Multi-Level-Governance

Ausgabe: 2007 | 4

Klimapolitik ist auch ein zentrales Thema dieses Bandes über Multi-Level-Governance. „Mehrebenenpolitik“ – so die deutsche Übersetzung – bringt die Verzahnung unterschiedlicher Ebenen der Politik in der internationalen (Staaten)Welt zum Ausdruck. Sie dient als „Raster, Konzept und Theorieansatz zur Beschreibung politischer Prozesse, in denen nationalstaatliche Grenzen und Politikfelder überschritten werden, in denen staatliche wie nicht-staatliche und privatwirtschaftliche Akteure zusammenwirken, und alte wie neue Instrumente entwickelt werden.“ (Achim Brunnengräber, Heike Walk, S. 20).

 

Zunächst zu den Beiträgen über globale Klimapolitik: Kristina Dietz analysiert das Konzept unterschiedlicher Verwundbarkeiten (Vulnerabilitäten) sowie erste Erfahrungen mit Anpassungsprogrammen im Rahmen der Entwicklungszusammenarbeit.
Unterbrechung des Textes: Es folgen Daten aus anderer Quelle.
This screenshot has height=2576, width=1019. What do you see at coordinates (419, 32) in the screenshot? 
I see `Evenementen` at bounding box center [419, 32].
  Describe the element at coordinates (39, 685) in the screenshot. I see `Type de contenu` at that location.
Ihr Resümee: „Die Welt lässt sich nicht vertikal und entlang volkswirtschaftlicher Statistiken in vulnerable und nicht vulnerable Länder einteilen.“ (S. 180) Melanie Weber verweist auf die Fallen der Wahrnehmung des Klimawandels als „globale Umweltgefahr“, da dadurch eine Gleichheit in der Betroffenheit suggeriert werde, die in der Wirklichkeit so nicht zutrifft. Die Kluft zwischen hohem Problembewusstsein und geringem Handlungspotenzial führe in Analogie dazu allein zu technologisch orientierten „globalen“ Lösungsstrategien von der „Technikrevolution“ durch CO2-Abspaltung und Lagerung über die Weiternutzung der Atomenergie bis hin zur „solaren Revolution“. Alternative und dezentrale Lösungsansätze würden dabei vernachlässigt. Die Autorin erinnert an die fatalen wirtschaftlichen Folgen dieser Versäumnisse: „Der Bericht des ehemaligen Weltbank-Ökonomen Stern bekräftigt, dass ökonomisches Nicht-Handeln im Vergleich zu klimaschützendem Handeln aus Sicht der Unternehmen teurer wird, und zwar um das 5 – bis 20fache.“ (S. 203)

 

Achim Brunnengräber verweist schließlich auf die Inkonsistenz der Klimapolitik, der etwa die Welthandelspolitik der globalen Marktliberalisierung diametral entgegenstehe. Modelle dezentralen Wirtschaftens und verringerter Transportwege würden so keine Chance erhalten. Dies ist für ihn ein wesentlicher Grund dafür, dass die „Schere zwischen klimapolitischer Rhetorik und realen Emissionsentwicklungen“ immer weiter auseinander klafft (S. 207). Heike Walk konstatiert in diesem Zusammenhang zunehmende Demokratiedefizite etwa in der internationalen Welthandels- oder –finanzpolitik und die Schwierigkeit, „transnationale Öffentlichkeiten“ herzustellen, was den an Bedeutung gewinnenden NGOs aus ihrer Sicht auch nur selektiv gelingt.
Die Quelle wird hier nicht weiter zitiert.